Cave, who ran a clothing line of the same name in the 1990s, convincingly uses the paradox of fashion, its simultaneous desire for concealment and recognition, in a way that both anoints black cultural history and illuminates its fears. “Hustle Coat” (2021), a trench coat that conceals a tunic of striped costume jewelry and fake Rolex watches, is a sly sight gag for the coat-flashing street vendor, but it also brings the idea of ”ghetto fabulousness” to the style’s face of deprivation.
“Golem” can mean “incomplete” in Hebrew. Cave’s soundsuits are intended to be enlivened by the body, which creates the clinking, rustling and clattering sounds that give Cave their name. Viewing them lined up in a neat row, politely static, can be frustratingly anticlimactic.

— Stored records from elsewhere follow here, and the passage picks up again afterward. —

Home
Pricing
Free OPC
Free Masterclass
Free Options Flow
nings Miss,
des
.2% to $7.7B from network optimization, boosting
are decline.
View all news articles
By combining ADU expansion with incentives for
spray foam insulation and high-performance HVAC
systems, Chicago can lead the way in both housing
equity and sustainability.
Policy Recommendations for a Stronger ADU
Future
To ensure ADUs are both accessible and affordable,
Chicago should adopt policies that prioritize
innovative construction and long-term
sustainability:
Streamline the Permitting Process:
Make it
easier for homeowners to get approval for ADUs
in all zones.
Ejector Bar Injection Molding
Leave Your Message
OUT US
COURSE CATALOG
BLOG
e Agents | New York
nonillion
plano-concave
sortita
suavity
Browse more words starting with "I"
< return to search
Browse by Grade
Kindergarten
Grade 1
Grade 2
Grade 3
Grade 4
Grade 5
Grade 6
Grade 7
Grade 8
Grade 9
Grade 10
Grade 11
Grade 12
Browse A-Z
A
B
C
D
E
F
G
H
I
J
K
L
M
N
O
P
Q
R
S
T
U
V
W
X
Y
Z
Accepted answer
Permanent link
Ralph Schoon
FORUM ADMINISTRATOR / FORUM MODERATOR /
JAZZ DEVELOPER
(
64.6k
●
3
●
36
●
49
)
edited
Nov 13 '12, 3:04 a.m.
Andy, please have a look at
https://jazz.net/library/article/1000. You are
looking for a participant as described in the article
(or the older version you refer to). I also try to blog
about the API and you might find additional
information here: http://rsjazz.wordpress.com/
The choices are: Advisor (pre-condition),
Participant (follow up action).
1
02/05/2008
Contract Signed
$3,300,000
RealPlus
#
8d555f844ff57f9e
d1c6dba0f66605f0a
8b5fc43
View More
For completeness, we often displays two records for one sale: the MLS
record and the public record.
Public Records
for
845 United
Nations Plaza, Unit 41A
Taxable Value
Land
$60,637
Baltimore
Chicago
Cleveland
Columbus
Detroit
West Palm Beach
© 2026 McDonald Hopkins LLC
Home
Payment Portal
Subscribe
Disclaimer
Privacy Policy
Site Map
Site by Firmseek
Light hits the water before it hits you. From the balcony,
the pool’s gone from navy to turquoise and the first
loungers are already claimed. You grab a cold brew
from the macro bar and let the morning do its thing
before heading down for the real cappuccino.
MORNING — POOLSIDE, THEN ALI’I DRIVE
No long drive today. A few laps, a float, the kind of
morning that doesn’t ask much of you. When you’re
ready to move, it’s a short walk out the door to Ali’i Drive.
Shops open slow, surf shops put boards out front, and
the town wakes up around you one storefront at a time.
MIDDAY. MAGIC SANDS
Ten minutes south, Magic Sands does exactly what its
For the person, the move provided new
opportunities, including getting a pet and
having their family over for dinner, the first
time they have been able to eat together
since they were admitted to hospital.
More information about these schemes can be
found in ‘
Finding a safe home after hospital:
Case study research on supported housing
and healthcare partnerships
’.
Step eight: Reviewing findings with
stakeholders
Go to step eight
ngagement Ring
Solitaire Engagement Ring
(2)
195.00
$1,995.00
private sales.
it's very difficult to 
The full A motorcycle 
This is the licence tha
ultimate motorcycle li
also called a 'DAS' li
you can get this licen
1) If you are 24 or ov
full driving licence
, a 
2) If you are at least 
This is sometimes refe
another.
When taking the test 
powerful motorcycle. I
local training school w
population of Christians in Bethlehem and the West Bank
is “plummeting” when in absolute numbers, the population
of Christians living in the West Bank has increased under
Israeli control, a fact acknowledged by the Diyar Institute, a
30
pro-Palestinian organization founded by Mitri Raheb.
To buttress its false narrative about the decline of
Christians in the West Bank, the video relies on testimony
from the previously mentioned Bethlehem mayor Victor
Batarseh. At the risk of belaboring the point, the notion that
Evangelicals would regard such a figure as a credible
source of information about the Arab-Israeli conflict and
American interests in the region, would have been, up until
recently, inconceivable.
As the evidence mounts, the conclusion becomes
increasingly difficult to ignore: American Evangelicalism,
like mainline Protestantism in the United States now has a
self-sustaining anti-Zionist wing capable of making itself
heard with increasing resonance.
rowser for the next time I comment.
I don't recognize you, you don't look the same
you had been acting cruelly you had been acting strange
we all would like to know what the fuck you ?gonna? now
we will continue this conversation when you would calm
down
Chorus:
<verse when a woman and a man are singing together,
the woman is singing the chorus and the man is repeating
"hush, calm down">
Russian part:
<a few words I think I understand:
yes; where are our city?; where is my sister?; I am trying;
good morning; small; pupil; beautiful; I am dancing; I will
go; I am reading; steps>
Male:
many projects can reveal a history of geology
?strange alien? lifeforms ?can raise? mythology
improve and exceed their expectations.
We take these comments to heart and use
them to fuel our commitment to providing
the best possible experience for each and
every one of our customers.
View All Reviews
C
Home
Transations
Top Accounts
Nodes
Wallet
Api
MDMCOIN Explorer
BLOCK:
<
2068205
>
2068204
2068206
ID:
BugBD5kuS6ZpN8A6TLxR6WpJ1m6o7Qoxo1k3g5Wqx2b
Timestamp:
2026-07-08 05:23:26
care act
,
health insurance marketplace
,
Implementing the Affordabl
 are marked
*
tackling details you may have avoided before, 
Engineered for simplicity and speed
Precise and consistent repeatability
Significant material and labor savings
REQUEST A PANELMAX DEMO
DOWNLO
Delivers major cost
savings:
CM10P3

They represent an amazing level of craftsmanship (and preservation), but they aim to serve their purpose, which is to move and be loud.
Cave’s art revolves around performance, community through ritual, and shared mourning. In their absence, we have to imagine the weight of a suit composed of hundreds of sock monkeys and take the power of their talismanic powers at their word.
Artists now like to conjure up the notion of joy, a radical resistance in the face of so many conspiracies against it. The wall text of the exhibition uses the word. But there is little joy to be found. In their ability to disguise and reject identity, the soundsuits propose a model for a utopian future in which gender, race and sexual orientation become irrelevant.
Meanwhile, the soundsuits are tragic figures bracing themselves for violence, their knick-knack cases poised to absorb the pain that inevitably comes. The exertion required to carry their intense armature makes them intimidating, at least chiropractically unhealthy. They challenge us to think about what kind of country we are left with if that is what it takes to survive in it.
Nick Cave: Also
Until April 10, 2023 at the Solomon R. Guggenheim Museum, 1071 Fifth Avenue, Manhattan; 212-423 3500; guggenheim.org.